Psychogenic non-epileptic seizures (also known as dissociative or functional seizures) are events that resemble epileptic seizures but are provoked by emotional or physical dysregulation and chronic stress rather than abnormal (epileptiform) brain activity. Treatment for psychogenic non-epileptic seizures (PNES) is a team effort by the epileptologist, clinical psychologist, neuropsychologist, and psychiatrist (if needed).
NEREG’s clinicians have a unique and specialized diagnostic and treatment approach for this condition. Once the diagnosis has been made by the epileptologist following VEEG and other testing procedures, a referral is made for a comprehensive neuropsychological assessment that begins with a clinical interview (questions are asked about current and past history, including social, educational, psychological, and medical background). This is followed by a comprehensive neuropsychological assessment that includes a special battery of tests to assess memory, language, attention, and general thinking as well as key emotional factors and personality. With these results, the patient meets with the program director to go over the testing and to make a decision regarding possible treatment options and, if needed, a referral to psychiatry for medication evaluation.

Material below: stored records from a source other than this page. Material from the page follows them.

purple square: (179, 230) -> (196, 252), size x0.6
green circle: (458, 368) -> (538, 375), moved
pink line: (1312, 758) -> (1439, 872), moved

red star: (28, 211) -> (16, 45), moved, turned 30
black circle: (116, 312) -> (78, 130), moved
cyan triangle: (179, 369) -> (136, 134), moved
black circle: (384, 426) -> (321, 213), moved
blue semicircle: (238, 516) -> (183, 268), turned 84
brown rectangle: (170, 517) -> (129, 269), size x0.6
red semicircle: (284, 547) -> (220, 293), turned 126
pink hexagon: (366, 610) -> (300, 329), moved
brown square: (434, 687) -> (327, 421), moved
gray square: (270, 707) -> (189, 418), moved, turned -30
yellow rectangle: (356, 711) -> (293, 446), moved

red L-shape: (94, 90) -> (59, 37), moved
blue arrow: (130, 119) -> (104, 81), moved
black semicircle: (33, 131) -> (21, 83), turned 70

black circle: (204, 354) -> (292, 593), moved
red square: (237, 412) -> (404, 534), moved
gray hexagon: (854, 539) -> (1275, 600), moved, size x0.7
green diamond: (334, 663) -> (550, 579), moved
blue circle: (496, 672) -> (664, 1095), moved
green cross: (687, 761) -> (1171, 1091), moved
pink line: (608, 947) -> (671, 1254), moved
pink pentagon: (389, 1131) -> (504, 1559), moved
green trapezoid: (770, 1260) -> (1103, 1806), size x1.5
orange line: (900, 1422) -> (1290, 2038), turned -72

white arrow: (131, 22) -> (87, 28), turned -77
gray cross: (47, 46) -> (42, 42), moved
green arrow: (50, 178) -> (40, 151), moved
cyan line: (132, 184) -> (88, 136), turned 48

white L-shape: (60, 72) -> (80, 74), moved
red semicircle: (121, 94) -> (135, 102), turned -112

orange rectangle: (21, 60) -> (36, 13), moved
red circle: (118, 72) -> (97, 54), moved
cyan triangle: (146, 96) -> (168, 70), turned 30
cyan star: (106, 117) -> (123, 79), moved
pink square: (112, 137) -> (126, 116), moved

Once it is determined that our program is appropriate for the patient, individual and/or group (12 sessions) psychotherapy can begin. Treatment often targets trauma symptoms, depressive worldviews, anxiety, and problems with anger and stress management. Treatment can be trauma-focused (e.g., prolonged exposure), eclectic (mindfulness-based, CBT, hypnotherapy), or psychoeducational and skills-based. The latter is supportive, but also teaches the patient skills and techniques to learn to reduce or eliminate the non-epileptic events, attain a healthier and adaptive way of functioning, and better stress coping methods. All patients who complete the therapy program are invited to a monthly virtual support group that runs September through June every year. Our PNES program also offers virtual education sessions throughout the year and a yearly conference.